Les images de son arrestation diffusées sur les réseaux sociaux ont suscité de grandes émotions. S'il ne s'agit pas de nier les actes racistes et xénophobes, qui posent problème dans nos démocraties contemporaines, le but n'est pas pour autant de cautionner intellectuellement des remèdes aussi problématiques que les maux que l'on veut soigner. Aujourd'hui, accepter sur le mode de l'allant de soi cette «épistémologie» ou cette «rhétorique» de la «blanchité» ne va pas sans poser problème.
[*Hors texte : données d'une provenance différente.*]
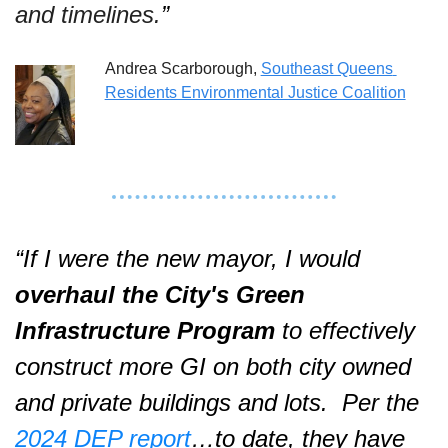
and timelines.
”  
Andrea Scarborough, 
Southeast Queens 
Residents Environmental Justice Coalition
“If I were the new mayor, I would 
overhaul the City's Green 
Infrastructure Program
 to effectively 
construct more GI on both city owned 
and private buildings and lots.  Per the 
2024 DEP report
…to date, they have 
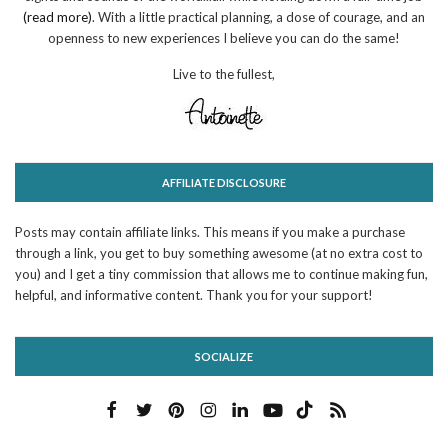
(read more)
. With a little practical planning, a dose of courage, and an
openness to new experiences I believe you can do the same!
Live to the fullest,
AFFILIATE DISCLOSURE
Posts may contain affiliate links. This means if you make a purchase
through a link, you get to buy something awesome (at no extra cost to
you) and I get a tiny commission that allows me to continue making fun,
helpful, and informative content. Thank you for your support!
SOCIALIZE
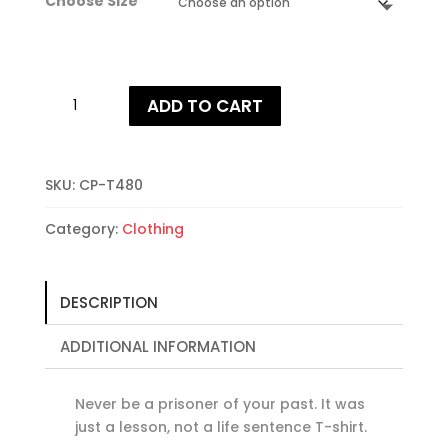
Choose Size
Never
ADD TO CART
Be
A
Prisoner
Of
SKU:
CP-T480
Your
Category:
Clothing
Past
T-
shirt
quantity
DESCRIPTION
ADDITIONAL INFORMATION
Never be a prisoner of your past. It was
just a lesson, not a life sentence T-shirt.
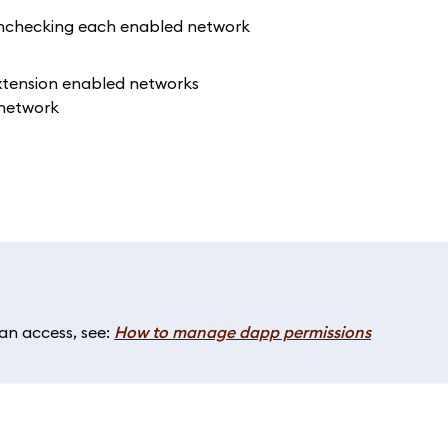
 unchecking each enabled network
n access, see:
How to manage dapp permissions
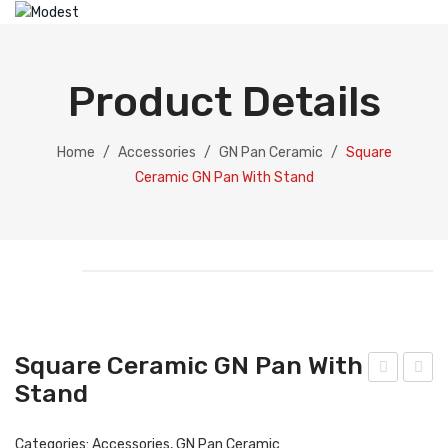
HOME
ABOUT US
Product Details
PRODUCTS
Catering Equipment
Home
/
Accessories
/
GN Pan Ceramic
/
Square
Ceramic GN Pan With Stand
Electric Chafing Dish
Electric Display
Electric Soup Pot
Chafing Dish
Gold Collection
Square Ceramic GN Pan With
Silver Collection
Stand
oun
ect
d
ang
Dispenser
Categories:
Accessories
,
GN Pan Ceramic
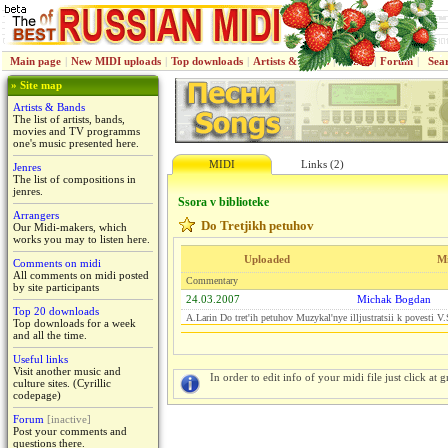
Main page
|
New MIDI uploads
|
Top downloads
|
Artists & Bands
|
Jenres
|
Forum
|
Sea
» Site map
Artists & Bands
The list of artists, bands,
movies and TV programms
one's music presented here.
MIDI
Links (2)
Jenres
The list of compositions in
jenres.
Ssora v biblioteke
Arrangers
Do Tretjikh petuhov
Our Midi-makers, which
works you may to listen here.
Uploaded
M
Comments on midi
All comments on midi posted
Commentary
by site participants
24.03.2007
Michak Bogdan
Top 20 downloads
A.Larin Do tret'ih petuhov Muzykal'nye illjustratsii k povesti 
Top downloads for a week
and all the time.
Useful links
Visit another music and
In order to edit info of your midi file just click at gr
culture sites. (Cyrillic
codepage)
Forum
[inactive]
Post your comments and
questions there.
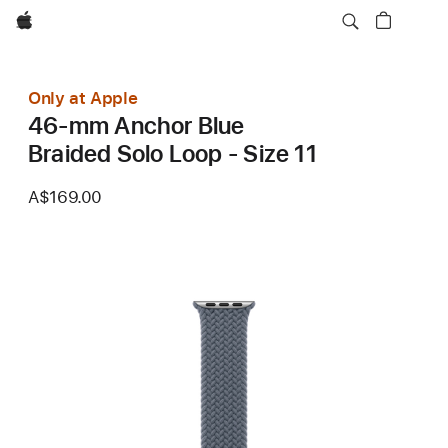
Apple
Only at Apple
46-mm Anchor Blue
Braided Solo Loop - Size 11
A$169.00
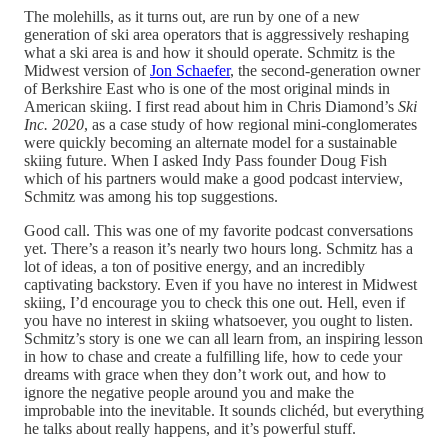
The molehills, as it turns out, are run by one of a new
generation of ski area operators that is aggressively reshaping
what a ski area is and how it should operate. Schmitz is the
Midwest version of
Jon Schaefer
, the second-generation owner
of Berkshire East who is one of the most original minds in
American skiing. I first read about him in Chris Diamond’s
Ski
Inc. 2020
, as a case study of how regional mini-conglomerates
were quickly becoming an alternate model for a sustainable
skiing future. When I asked Indy Pass founder Doug Fish
which of his partners would make a good podcast interview,
Schmitz was among his top suggestions.
Good call. This was one of my favorite podcast conversations
yet. There’s a reason it’s nearly two hours long. Schmitz has a
lot of ideas, a ton of positive energy, and an incredibly
captivating backstory. Even if you have no interest in Midwest
skiing, I’d encourage you to check this one out. Hell, even if
you have no interest in skiing whatsoever, you ought to listen.
Schmitz’s story is one we can all learn from, an inspiring lesson
in how to chase and create a fulfilling life, how to cede your
dreams with grace when they don’t work out, and how to
ignore the negative people around you and make the
improbable into the inevitable. It sounds clichéd, but everything
he talks about really happens, and it’s powerful stuff.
Le terme «épistémologie» pour parler des discours désignant «blancs» et «non-blancs» peut sembler déconcertant, voire provoquant, mais il me semble que l'on peut l'utiliser car ces discours sur la «blanchité» prétendent à une certaine validité cognitive que Max Weber, déjà à son époque, remettait en cause en invitant à se méfier de cette «frénésie» cherchant à tout ramener à la «race». Derrière la posture épistémologique des discours sur la «racialisation», la «blanchité», on trouve la volonté de créer une ontologie, une essence basée sur la couleur de peau, l'ethnicisation homogénéisante du social et la construction d'une identité imaginaire, masquant toute les pluralités et les hybridités du social sous prétexte de lutter contre des discriminations qu'il ne s'agit pas de nier.
L'épistémologie de la «blanchité» pose problème pour quatre raisons Tout d'abord, elle verse souvent dans les logiques de mépris identitaire. Ce mépris, voire cette haine au sens où l'entend Spinoza, ne mène pas tant vers un « acisme contraire» (le «racisme anti-blanc» est une expression fort contestable que nous ne reprendrons pas à notre compte) que vers un «contre-racisme» analogue à ce que la contre-révolution était à l'esprit révolutionnaire. S'en prendre à «l'homme blanc occidental hétérosexuel», adresser des diatribes méprisantes à «la femme blanche bourgeoise occidentale» ne fera certainement pas avancer la lutte contre le racisme et la xénophobie à l'égard des personnes et groupes sociaux concernés. Ces discours sont des forces réactives, un ressentiment exprimé sous la forme de propos haineux ou méprisant à l'égard de l'autre, ce «blanc» imaginaire et socialement construit par des savoirs réactifs, des savoirs qui «réagissent» mais qui «n'affirment» rien – pour reprendre les propos de Gilles Deleuze dans «Nietzsche et la philosophie».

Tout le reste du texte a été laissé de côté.